Relationship between Education and Society

Relationship between Education and Society

Following our relationship between education and Society:

  1. Education perform certain functions for the society as whole, Emile Durkhemi says that the major function of education is the transmission off society’s norms and values. He maintains that, “society can survive only if there exist among its members a sufficient degree of homogeneity; education perpetuates and reinforces this homogeneity by fixing the child from the beginning the essential similarities which collective life demands”. Without these essential similarities, cooperation, social solidarity and therefore social life would be impossible. The vital task of all society is the creation of solidarity. This involves a commitment to society, a sense of belonging and feeling that social unit is more important than the individual. Durkheim argues that to become attached to society the child must feel in it’s something that is real, Alive and powerful, which dominate the person and to which he also owe the best part of himself.
  2. Education, in particular the teaching of history provide this link between the individual and Society. If the history of his society is brought alive to the child, he will come to see that he is a part of something larger than himself, he will develop a sense of commitment to the social group.

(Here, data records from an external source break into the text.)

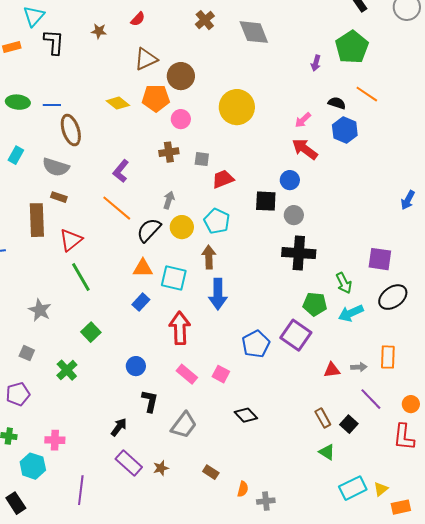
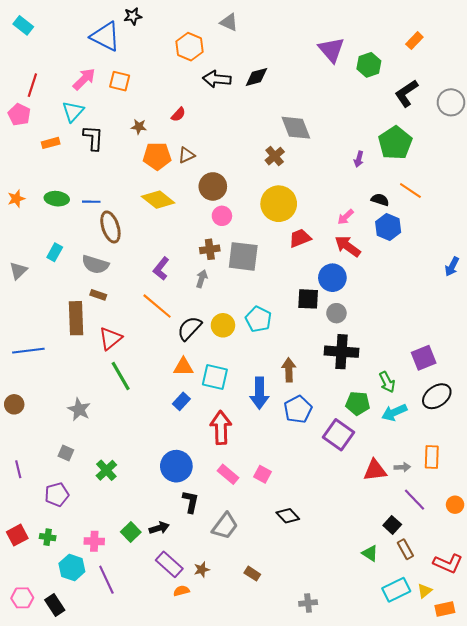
brown cross: (205, 20) -> (275, 156), moved
brown triangle: (146, 59) -> (186, 155), size x0.7
brown circle: (181, 76) -> (213, 186), moved
orange pentagon: (156, 98) -> (157, 156), moved
yellow diamond: (118, 103) -> (158, 200), size x1.4
gray square: (202, 159) -> (243, 256), size x2.0
red trapezoid: (223, 179) -> (300, 238), moved
blue circle: (290, 180) -> (332, 278), size x1.4
gray arrow: (169, 200) -> (202, 279), moved
blue arrow: (408, 200) -> (452, 267), moved
brown arrow: (209, 257) -> (289, 370), moved
purple square: (380, 259) -> (424, 358), turned -30
green square: (91, 332) -> (131, 532), moved
blue pentagon: (256, 344) -> (298, 409), moved
blue circle: (136, 366) -> (176, 466), size x1.6
red triangle: (332, 370) -> (375, 470), size x1.4
brown rectangle: (323, 418) -> (405, 549), moved
black arrow: (119, 427) -> (159, 528), turned 36
red L-shape: (404, 437) -> (448, 563), moved, turned -72
orange semicircle: (243, 489) -> (181, 591), moved, turned -119
purple line: (81, 490) -> (106, 580), moved, turned -32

By reflecting the operation of society as a whole, the school prepares young people for their adult As a part of whole, school socialize young people into the basic values of society. These values have important functions in society as a whole.
  3. Education not only transmits a general ruling class ideology which justifies and legitimates the capitalist system. It also reproduces the attitudes and behaviour required by the major groups in the division of labour. It teaches workers to accept and submit to their exploitation, it teaches the agents of ‘exploitation and repression’, the managers, administrators and politicians, how to practice their crafts and rule the work force as agents of ruling class.

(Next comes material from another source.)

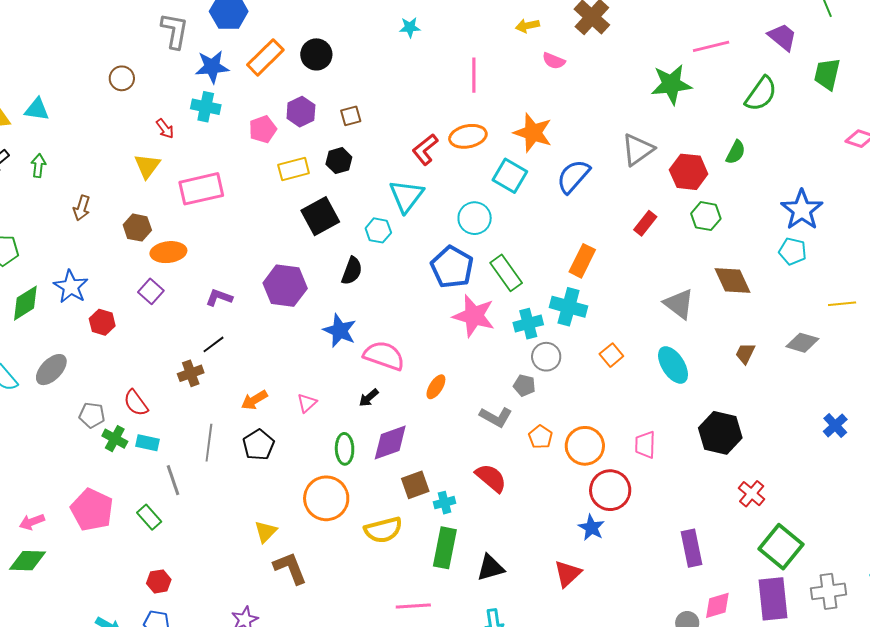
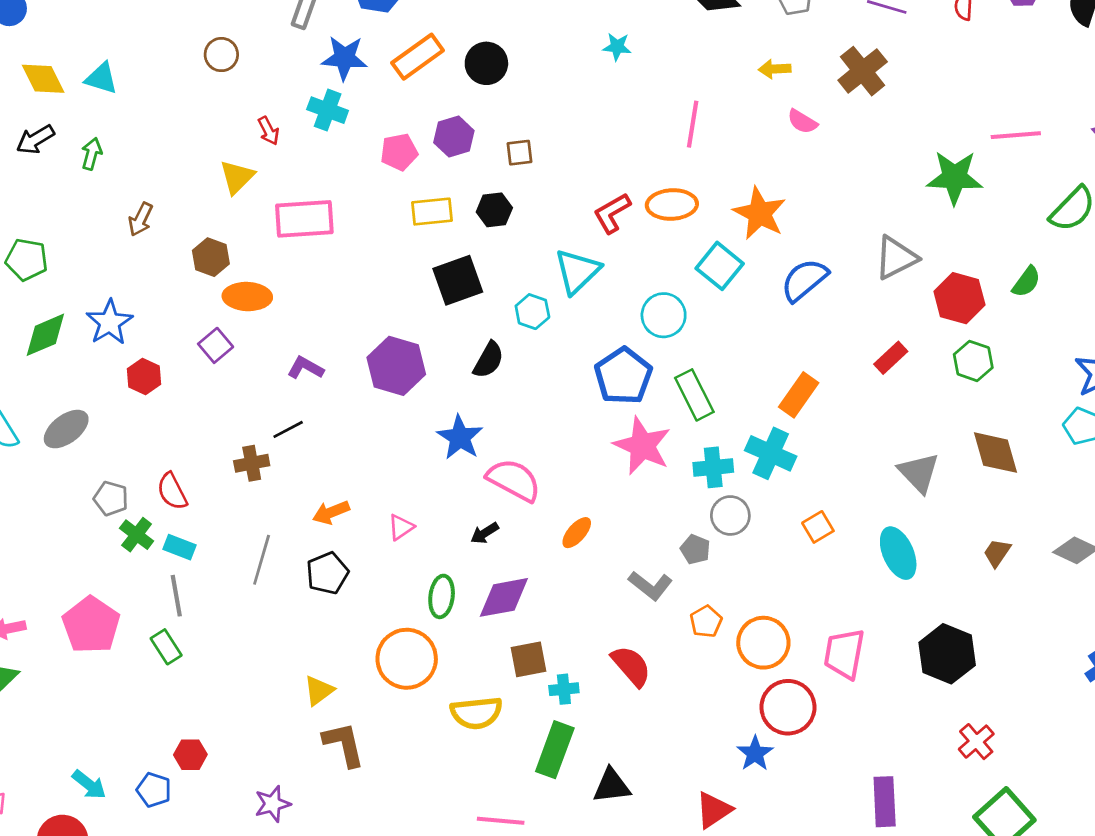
pink trapezoid: (645, 445) -> (844, 654), size x1.4
gray line: (173, 480) -> (176, 596), moved
red hexagon: (159, 581) -> (190, 755), moved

  4. It can be stated here that education performs certain role for the society. At the same time, education is also conditioned by the social structure. Society creates educational institutions such as schools, colleges and universities to perform certain functions in accomplishing its end. The educational system may be viewed as a part of the total social system. It reflects and influents the social and cultural order of which it is a part. The class system, the cultural values, the power structure, the balance between individual freedom and social control, the degree of urbanisation and industrialization all these factors exercise a profound influence on school system of any society.

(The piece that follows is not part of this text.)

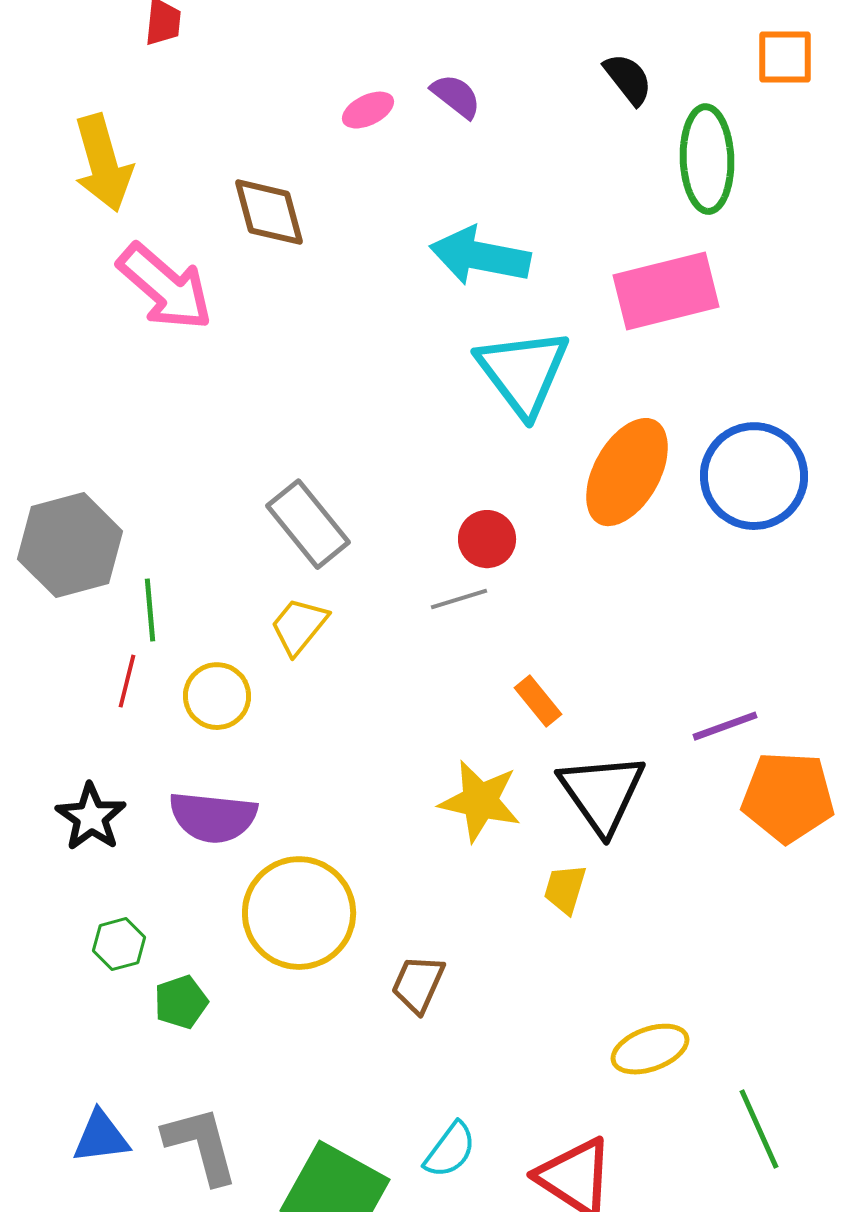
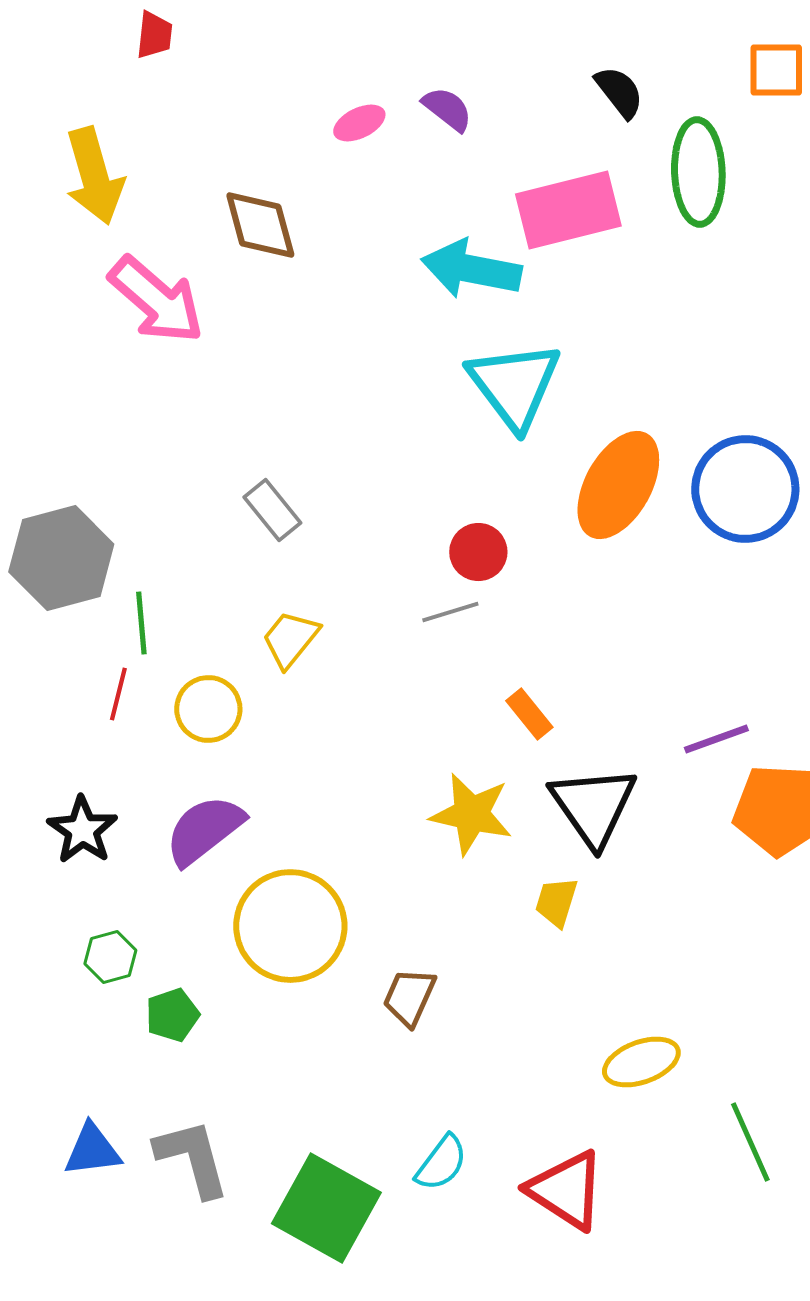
pink rectangle: (666, 291) -> (568, 210), moved
gray rectangle: (308, 524) -> (272, 510), moved, size x0.7
purple semicircle: (213, 817) -> (204, 830), turned 136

  5. There is also a functional relationship between education and economic system. Skills and values learned in education are directly related to the way in which the economy and the occupational structure operate. Education trains the individuals in skills that are required by the economy. Similarly, education is also influenced by economy. Today, the rapid expansion of the tertiary occupation in industrial societies has produced an increasing demand for clerical, technical, professional and managerial skills. Education reflects these changes in the society.
  6. The educational system is the steady increase in the bent of specialization of educational provision and the rapid expansion of higher and vocational education. In a changing society, the interdependence of social institutions has a good deal of significance, to quote Ogburn and Nimkoff, ”for a change in one institution may affect other institutions.” For example, when a country changes its constitution, the change is never confined to its political institutions. Corresponding changes take place in economic relationships in the educational system, in the class structure and so on. All the social institutions would be in balance, each being adjusted to other forming a single unified scheme.
  7. Education is a social concern. It is a social process. Its objective is to develop and awaken in the child those physical, intellectual and moral states which are acquired of the individual by his society as a whole and the milieu for which he is specially destined. It is the significant means of socialization. The function of education is to socialize the young by imparting to them norms and values, culture and heritage and to provide them with skills and placement.